Quando afirmo que em minha opinião o sistema
de Justiça do Brasil está correndo riscos, me refiro ao cumprimento de seus
objetivos primordiais. Como já dito eles se referem à aplicação do Direito, de
forma isenta e imparcial. Isso significa distante de eventuais influências de
partes interessadas no litígio; indiferente à opinião pública; livre de
pressões da mídia e de segmentos sociais específicos. O juiz deve contas apenas
a sua consciência e a sua convicção haurida da análise sobre o caso em julgamento.
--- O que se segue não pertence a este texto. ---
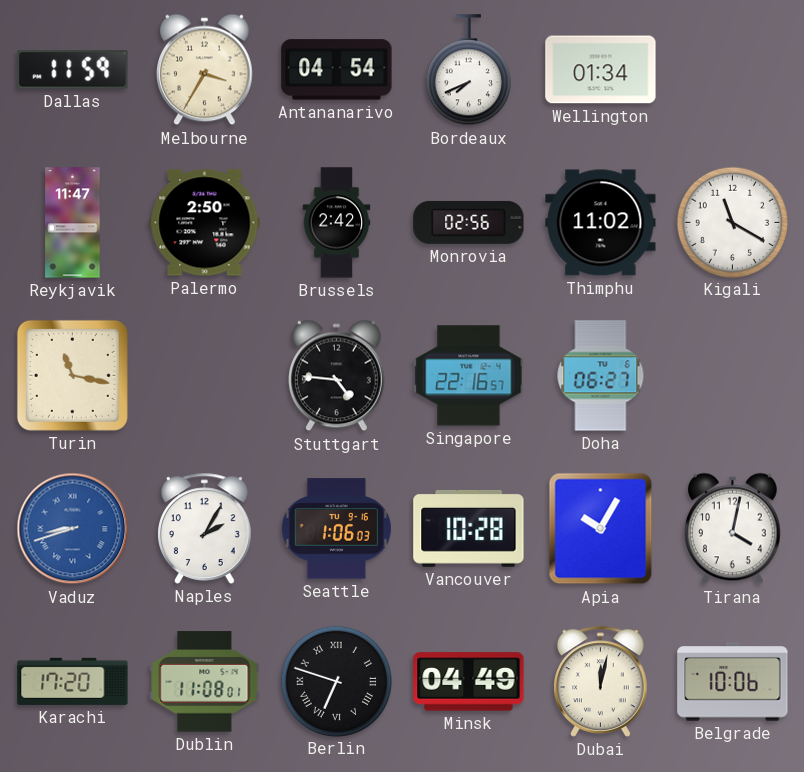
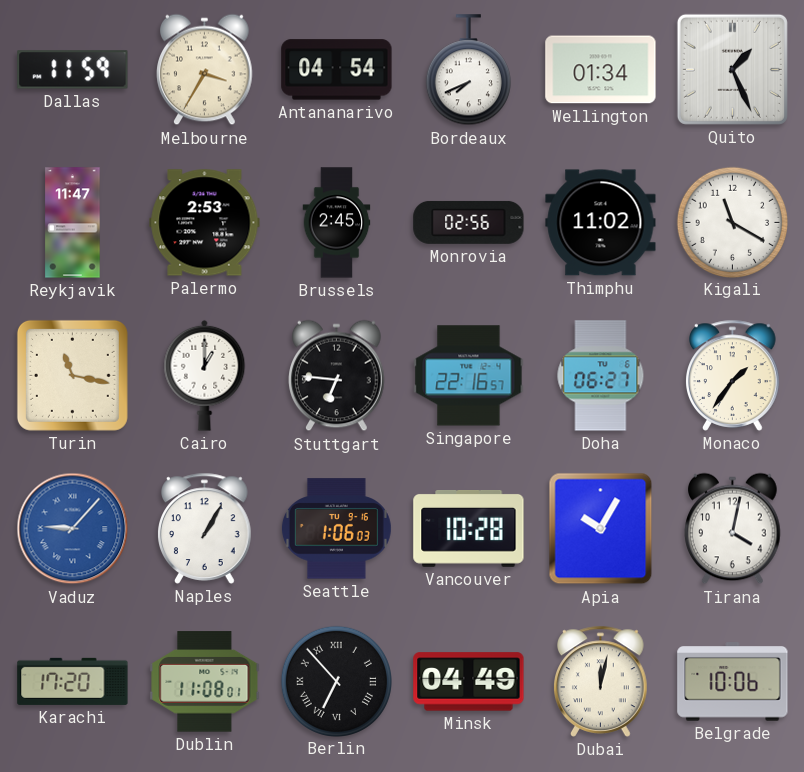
Quito: none -> 1:26
Palermo: 2:50 -> 2:53
Brussels: 2:42 -> 2:45
Cairo: none -> 1:00
Stuttgart: 4:46 -> 6:46
Monaco: none -> 1:36
Vaduz: 8:42 -> 9:07
Naples: 2:05 -> 1:05
Berlin: 6:48 -> 6:53
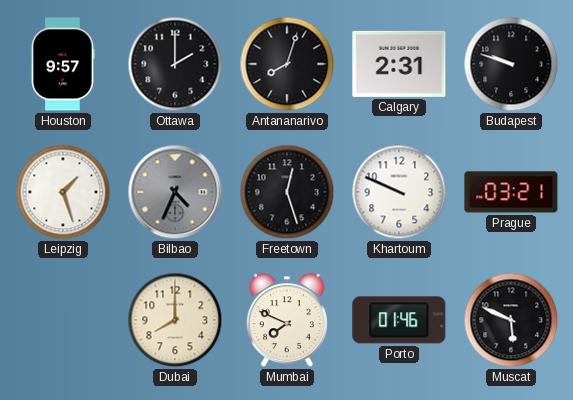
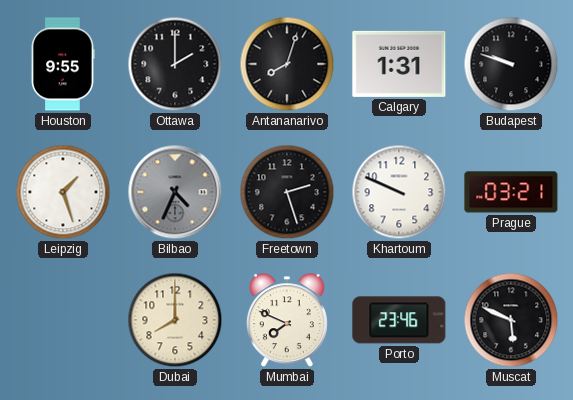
Houston: 9:57 -> 9:55
Calgary: 2:31 -> 1:31
Freetown: 12:27 -> 2:27
Porto: 01:46 -> 23:46
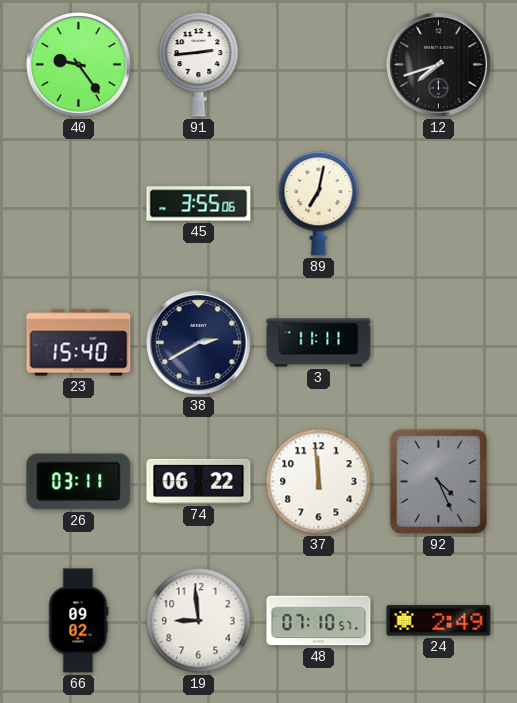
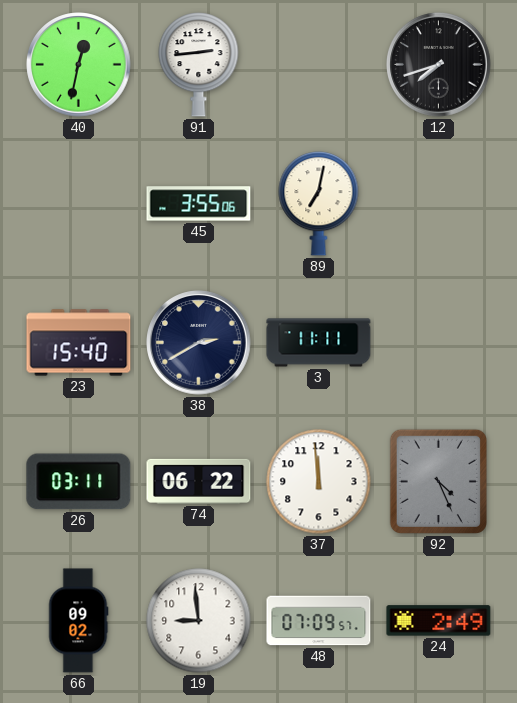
40: 9:24 -> 12:32
48: 07:10 -> 07:09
Uma conduta recomendada e adotada
tradicionalmente para evitar a exposição dos magistrados às influências
externas sempre foi o recato e a discrição. No entanto, de tempos a esta data
alguns integrantes da Justiça não possuem nenhum comedimento em face da
imprensa televisada e se manifestam até sobre casos que serão por eles
julgados. A máxima não obedecida é que “juiz só fala nos autos”, assim deveria
ser. Está se esquecendo de que o processo, embora seja público, não é para o
público.
Outro aspecto que está rompendo uma tradição
e um saudável comportamento dos juízes refere-se à distância que mantinham das
partes e da sociedade em geral. O juiz não era e nem deveria ser um ermitão,
mas seu comportamento comedido e recatado colaborava para gerar
respeitabilidade. Hoje, alguns juízes estão mantendo um relacionamento com
segmentos sociais que pode ser mal interpretado. Eles, com certeza, consideram
esses encontros como uma manifestação normal de convívio, já os seus
interlocutores podem estar motivados por interesses outros. A banalização
desses encontros traz um preocupante desgaste do Poder Judiciário perante a
opinião pública.
Há ainda a ser realçada a quebra de
procedimentos integrantes da própria estrutura do Poder Judiciário. Dentre elas
realço a desobediência ao princípio do colegiado imperante nos órgãos de
segundo grau da Justiça. Em nome do acúmulo de processos, os tribunais
superiores adotaram as chamadas decisões monocráticas. São elas a própria
negação da razão dos tribunais. Esses foram criados para que vários juízes
decidissem uma mesma questão, e não apenas um deles.
Distorções também são encontradas na
advocacia e no Ministério Público, que atingem a higidez do sistema.
Atualmente nós temos por volta de um 1,4
milhão de advogados e 1,9 mil cursos de Direito. Esses absurdos excessos são os
responsáveis pela queda da qualidade da administração da Justiça em todos os
seus níveis.
Saliente-se, o número de advogados seria
superior caso não houvesse o exame de ordem que reprova por volta de 70% dos
inscritos.
Assiste-se, ademais, à parte do Ministério
Público como instituição não voltada para a perseguição do justo, mas
interessada em acusar de forma descriteriosa e obstinada, tendo provas, não as
tendo ou até contra elas.
Todos esses aspectos e vários outros precisam
receber uma reavaliação e uma correção quanto as suas consequências, pois
poderão causar danos irremediáveis ao sistema de Justiça. Tais danos podem se
resumir a um único: perda do respeito e do acatamento da sociedade brasileira
em relação aos órgãos e aos agentes do Judiciário. Tal fenômeno poderá conduzir
à absoluta anomia e à distopia, estágios que antecedem o caos social e a
ruptura do Estado Democrático de Direito.